Mnemnion

A Unit of Analogy

Syntax for Literal Strings

I find it somewhat astonishing that the languages with which I'm familiar still start and end strings with the same character. It is as though we used | for { and } in code blocks and relied on context to figure out if it was begin or end.

Incidentally, it's quite possible to write a language this way, and an interesting exercise. for | i = 0 ; i < 2 ; i++ || codeBlock | should parse just fine. Heaven help you if you misplace anything.

Check out bracket delimiters on the Wiki. Two of these things are not like the others. Those two are used preponderantly for strings.

It's clear enough how it happened. A string has an obvious mapping to literary quotation: "That's what she said!". ASCII gives us exactly three options: ', `, and ". It turns out that C was defined using 91 characters, and ` was not among them.
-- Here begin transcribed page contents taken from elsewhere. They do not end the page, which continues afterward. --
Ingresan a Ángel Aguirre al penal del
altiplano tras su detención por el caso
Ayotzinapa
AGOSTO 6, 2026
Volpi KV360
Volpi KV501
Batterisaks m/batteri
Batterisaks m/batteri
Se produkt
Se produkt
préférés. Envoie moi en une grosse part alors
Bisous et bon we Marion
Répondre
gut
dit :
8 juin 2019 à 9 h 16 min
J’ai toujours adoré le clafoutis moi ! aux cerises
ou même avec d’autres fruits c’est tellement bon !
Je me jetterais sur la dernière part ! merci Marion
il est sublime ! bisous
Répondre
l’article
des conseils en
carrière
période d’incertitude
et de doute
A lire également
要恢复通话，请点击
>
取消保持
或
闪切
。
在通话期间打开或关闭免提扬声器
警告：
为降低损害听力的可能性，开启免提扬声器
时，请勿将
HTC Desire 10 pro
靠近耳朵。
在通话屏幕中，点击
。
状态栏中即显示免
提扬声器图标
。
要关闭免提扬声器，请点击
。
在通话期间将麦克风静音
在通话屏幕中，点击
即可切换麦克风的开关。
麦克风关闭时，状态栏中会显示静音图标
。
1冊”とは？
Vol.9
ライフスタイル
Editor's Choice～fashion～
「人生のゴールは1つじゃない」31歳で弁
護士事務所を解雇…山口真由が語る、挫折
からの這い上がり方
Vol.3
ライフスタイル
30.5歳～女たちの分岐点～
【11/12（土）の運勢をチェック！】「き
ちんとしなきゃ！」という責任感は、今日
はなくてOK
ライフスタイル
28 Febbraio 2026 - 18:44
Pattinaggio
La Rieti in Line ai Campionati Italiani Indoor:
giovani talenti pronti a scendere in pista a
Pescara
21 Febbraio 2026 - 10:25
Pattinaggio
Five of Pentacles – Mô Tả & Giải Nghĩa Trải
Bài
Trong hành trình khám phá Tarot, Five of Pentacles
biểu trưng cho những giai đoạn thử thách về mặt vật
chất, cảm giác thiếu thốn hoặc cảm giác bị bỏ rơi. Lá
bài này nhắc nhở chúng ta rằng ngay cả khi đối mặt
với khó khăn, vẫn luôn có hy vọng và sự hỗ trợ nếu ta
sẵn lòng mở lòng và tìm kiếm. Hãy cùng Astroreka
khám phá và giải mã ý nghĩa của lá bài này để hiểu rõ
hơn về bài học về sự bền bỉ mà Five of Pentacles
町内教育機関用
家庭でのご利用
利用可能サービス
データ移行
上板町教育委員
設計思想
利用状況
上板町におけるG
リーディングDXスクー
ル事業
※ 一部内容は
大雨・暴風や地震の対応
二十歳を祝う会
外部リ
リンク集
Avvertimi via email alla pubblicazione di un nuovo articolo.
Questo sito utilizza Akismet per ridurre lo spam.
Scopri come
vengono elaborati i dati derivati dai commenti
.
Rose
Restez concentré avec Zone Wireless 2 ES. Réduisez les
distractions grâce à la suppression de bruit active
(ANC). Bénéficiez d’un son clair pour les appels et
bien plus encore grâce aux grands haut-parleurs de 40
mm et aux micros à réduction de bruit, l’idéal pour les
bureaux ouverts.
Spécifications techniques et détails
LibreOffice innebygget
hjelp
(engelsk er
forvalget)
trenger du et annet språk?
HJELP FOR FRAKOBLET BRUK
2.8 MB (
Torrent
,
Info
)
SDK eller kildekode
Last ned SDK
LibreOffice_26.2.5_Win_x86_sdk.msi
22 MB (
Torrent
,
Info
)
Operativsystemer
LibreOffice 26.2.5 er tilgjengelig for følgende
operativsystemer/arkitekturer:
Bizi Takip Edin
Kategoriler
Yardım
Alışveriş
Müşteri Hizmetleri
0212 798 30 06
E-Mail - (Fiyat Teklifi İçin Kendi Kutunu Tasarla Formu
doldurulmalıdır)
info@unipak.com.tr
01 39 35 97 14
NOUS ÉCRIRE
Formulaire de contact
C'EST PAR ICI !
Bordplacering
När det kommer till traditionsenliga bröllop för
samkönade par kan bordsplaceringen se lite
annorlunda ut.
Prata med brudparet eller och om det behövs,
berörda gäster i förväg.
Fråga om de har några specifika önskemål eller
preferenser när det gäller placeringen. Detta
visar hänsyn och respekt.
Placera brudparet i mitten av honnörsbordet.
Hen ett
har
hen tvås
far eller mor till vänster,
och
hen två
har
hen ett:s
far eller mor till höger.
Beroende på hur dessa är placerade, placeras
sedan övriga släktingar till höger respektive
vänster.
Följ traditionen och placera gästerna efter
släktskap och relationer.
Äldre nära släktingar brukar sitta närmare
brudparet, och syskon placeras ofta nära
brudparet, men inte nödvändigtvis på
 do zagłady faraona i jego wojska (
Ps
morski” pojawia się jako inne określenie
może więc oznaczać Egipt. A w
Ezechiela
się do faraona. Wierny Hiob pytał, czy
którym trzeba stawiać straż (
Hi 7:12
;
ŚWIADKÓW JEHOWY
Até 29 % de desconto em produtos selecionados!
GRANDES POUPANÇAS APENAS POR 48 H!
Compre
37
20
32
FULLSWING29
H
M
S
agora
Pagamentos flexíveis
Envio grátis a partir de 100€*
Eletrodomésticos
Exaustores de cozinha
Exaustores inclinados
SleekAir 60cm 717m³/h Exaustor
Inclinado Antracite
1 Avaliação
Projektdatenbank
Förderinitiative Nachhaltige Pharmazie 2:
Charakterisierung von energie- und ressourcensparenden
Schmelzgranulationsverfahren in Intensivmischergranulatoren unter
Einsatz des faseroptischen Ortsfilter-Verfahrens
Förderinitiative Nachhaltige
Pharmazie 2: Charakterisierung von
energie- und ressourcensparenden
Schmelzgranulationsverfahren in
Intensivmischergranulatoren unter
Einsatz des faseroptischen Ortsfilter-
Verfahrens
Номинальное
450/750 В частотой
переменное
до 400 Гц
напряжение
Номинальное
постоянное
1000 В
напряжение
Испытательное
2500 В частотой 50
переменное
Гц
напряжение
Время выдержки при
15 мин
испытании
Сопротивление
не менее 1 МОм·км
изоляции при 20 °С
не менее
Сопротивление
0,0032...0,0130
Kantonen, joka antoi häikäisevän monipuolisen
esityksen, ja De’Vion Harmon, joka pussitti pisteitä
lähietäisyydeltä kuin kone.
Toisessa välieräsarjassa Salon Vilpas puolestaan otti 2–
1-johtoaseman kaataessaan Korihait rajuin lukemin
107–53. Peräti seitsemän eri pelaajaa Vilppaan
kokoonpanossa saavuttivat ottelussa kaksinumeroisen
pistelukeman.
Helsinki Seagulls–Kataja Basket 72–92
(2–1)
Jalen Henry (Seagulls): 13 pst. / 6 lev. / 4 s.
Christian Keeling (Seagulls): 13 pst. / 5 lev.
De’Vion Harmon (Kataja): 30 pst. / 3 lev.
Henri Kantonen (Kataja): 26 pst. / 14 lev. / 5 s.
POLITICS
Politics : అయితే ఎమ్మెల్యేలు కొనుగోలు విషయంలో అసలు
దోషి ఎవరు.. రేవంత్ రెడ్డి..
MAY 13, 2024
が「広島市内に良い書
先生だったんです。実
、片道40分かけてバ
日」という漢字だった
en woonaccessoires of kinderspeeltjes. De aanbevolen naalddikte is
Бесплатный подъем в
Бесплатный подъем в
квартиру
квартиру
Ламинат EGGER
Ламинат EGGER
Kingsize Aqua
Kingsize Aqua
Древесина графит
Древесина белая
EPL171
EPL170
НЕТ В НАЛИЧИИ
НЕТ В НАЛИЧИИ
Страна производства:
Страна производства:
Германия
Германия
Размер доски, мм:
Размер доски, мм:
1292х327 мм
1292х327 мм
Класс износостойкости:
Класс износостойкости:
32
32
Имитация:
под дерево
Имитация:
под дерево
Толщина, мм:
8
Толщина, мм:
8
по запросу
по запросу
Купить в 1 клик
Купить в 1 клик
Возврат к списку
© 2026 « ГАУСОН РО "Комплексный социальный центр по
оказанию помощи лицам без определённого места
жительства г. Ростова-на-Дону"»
Meta enough, I'm writing this in Markdown, and to type `, I must type `` ` ``. I will leave how I typed `` ` `` as an exercise for the reader.

So C chose " for string syntax, and ' for characters, and these decisions made sense, somewhere in the mists of time. C also initiated the proud tradition of string escaping, which wasn't invented to get around the delimiter problem, but which can be used for that purpose in a hacky way. String escaping is so you can say \n and get a newline, the incidental benefit is you can say \" and get a ", hence one may include any character in such a string. Two backslashes is of course \\\\. One gets used to it.

Oh hey, just for fun, why not write a regex that will match such strings? Won't take you long, I promise. I'll be right here!

To the point. In typography, we don't do this. We start quotations with or and end them with . On the Continent, « and » are used, and this would be my preference as they are much easier to tell apart and don't have two choices for the opening delimiter. If you follow the link, It turns out they are used both «this way» and »this way« and even »this way» by Finns (of course). We favor the first, because all other brackets in computer programming are inward facing <{[(like so)]}>.

What's the point? They aren't on standard keyboards in the US; while any worthwhile editor can get around this, there's a pain point there. Some people will argue a virtue in using ASCII for source code, and while those people have a point, the ship sailed a long time ago. We use Unicode, and it isn't going anywhere.

The point is that, without proper left-right matched strings, you cannot literally quote your own source code within your source code. This is damaged, for any language that lets you evaluate at runtime (the interesting ones IOW). If we use « and », we can use bog-standard reference counting to assure that any properly-balanced literal strings in the source code get quoted. Since in this imaginary syntax a bare » not balanced on the left with a « is a syntax error, any correct program can be embedded.

If, for any reason, you need a bare », why not use the ISO standard SHA-1 hash of the Unicode value of »? Why not indeed. It then becomes impossible to literally quote that one hash, which is officially the point where it is perverse to pursue the matter further. Concatenate for that one.

To be clear, " for escaped strings is concise and well understood, and with enough convolutions one may write as one pleases. It's syntax such as ''' for literal strings that grates against my sensibilities.

Clojure has no syntax for literal, multi-line, unescaped strings. That's too bad; no one does syntax like Rich Hickey, and I suspect that the inadequacy of existing options plays a role here. He may not be willing to go off-keyboard, but I feel that the « and » syntax has a lot to offer. Certainly Europeans would be pleased.